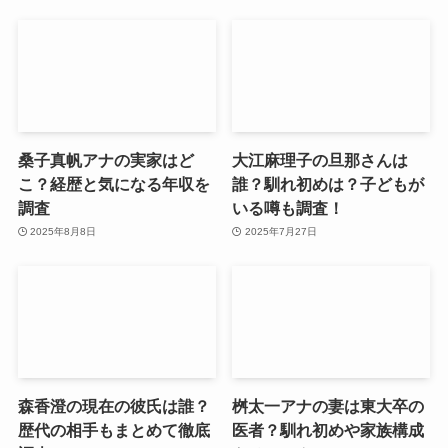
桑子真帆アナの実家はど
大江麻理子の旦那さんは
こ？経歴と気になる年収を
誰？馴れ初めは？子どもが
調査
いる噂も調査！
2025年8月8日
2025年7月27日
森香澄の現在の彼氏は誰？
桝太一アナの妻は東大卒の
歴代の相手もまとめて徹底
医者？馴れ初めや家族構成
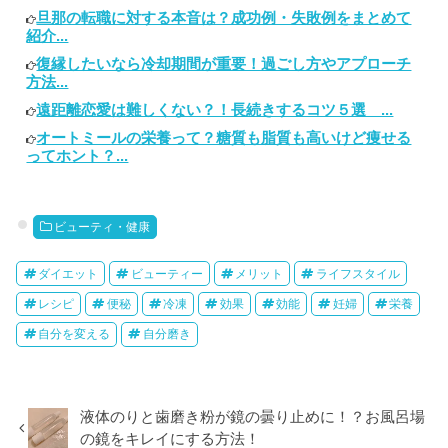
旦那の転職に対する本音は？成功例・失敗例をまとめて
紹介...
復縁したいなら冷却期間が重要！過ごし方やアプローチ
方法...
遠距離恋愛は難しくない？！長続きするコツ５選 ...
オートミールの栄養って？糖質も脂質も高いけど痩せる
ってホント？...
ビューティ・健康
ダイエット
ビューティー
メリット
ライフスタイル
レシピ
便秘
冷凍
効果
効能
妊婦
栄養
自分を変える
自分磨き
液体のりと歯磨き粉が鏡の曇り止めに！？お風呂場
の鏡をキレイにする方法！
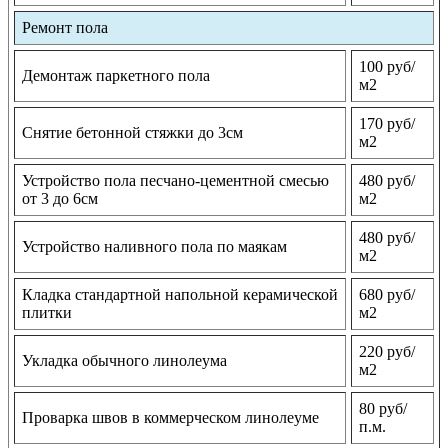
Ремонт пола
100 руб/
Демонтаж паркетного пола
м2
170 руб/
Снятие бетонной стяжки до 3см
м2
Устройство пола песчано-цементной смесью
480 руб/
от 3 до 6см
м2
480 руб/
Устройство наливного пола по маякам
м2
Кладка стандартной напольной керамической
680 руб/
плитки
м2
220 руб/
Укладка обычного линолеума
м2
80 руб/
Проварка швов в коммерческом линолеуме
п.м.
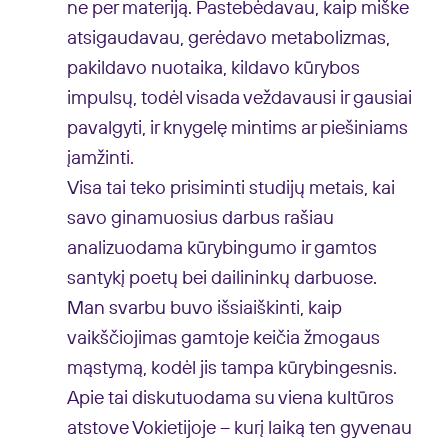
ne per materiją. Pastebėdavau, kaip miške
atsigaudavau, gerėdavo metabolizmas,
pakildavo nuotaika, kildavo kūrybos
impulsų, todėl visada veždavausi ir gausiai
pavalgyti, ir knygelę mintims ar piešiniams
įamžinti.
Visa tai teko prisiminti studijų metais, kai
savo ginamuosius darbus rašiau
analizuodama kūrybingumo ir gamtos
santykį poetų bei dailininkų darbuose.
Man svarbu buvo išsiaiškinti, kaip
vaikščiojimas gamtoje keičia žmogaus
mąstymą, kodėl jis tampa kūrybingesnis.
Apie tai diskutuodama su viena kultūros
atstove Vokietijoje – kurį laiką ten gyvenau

EXERCISE INSTRUCTIONS —
Reproduce every entry exactly, but omit each picture.

ANSWER TO THE EXERCISE —
桑子真帆アナの実家はど
大江麻理子の旦那さんは
こ？経歴と気になる年収を
誰？馴れ初めは？子どもが
調査
いる噂も調査！
2025年8月8日
2025年7月27日
森香澄の現在の彼氏は誰？
桝太一アナの妻は東大卒の
歴代の相手もまとめて徹底
医者？馴れ初めや家族構成
旦那の転職に対する本音は？成功例・失敗例をまとめて
紹介...
復縁したいなら冷却期間が重要！過ごし方やアプローチ
方法...
遠距離恋愛は難しくない？！長続きするコツ５選 ...
オートミールの栄養って？糖質も脂質も高いけど痩せる
ってホント？...
ビューティ・健康
ダイエット
ビューティー
メリット
ライフスタイル
レシピ
便秘
冷凍
効果
効能
妊婦
栄養
自分を変える
自分磨き
液体のりと歯磨き粉が鏡の曇り止めに！？お風呂場
の鏡をキレイにする方法！
Ремонт пола
100 руб/
Демонтаж паркетного пола
м2
170 руб/
Снятие бетонной стяжки до 3см
м2
Устройство пола песчано-цементной смесью
480 руб/
от 3 до 6см
м2
480 руб/
Устройство наливного пола по маякам
м2
Кладка стандартной напольной керамической
680 руб/
плитки
м2
220 руб/
Укладка обычного линолеума
м2
80 руб/
Проварка швов в коммерческом линолеуме
п.м.
ne per materiją. Pastebėdavau, kaip miške
atsigaudavau, gerėdavo metabolizmas,
pakildavo nuotaika, kildavo kūrybos
impulsų, todėl visada veždavausi ir gausiai
pavalgyti, ir knygelę mintims ar piešiniams
įamžinti.
Visa tai teko prisiminti studijų metais, kai
savo ginamuosius darbus rašiau
analizuodama kūrybingumo ir gamtos
santykį poetų bei dailininkų darbuose.
Man svarbu buvo išsiaiškinti, kaip
vaikščiojimas gamtoje keičia žmogaus
mąstymą, kodėl jis tampa kūrybingesnis.
Apie tai diskutuodama su viena kultūros
atstove Vokietijoje – kurį laiką ten gyvenau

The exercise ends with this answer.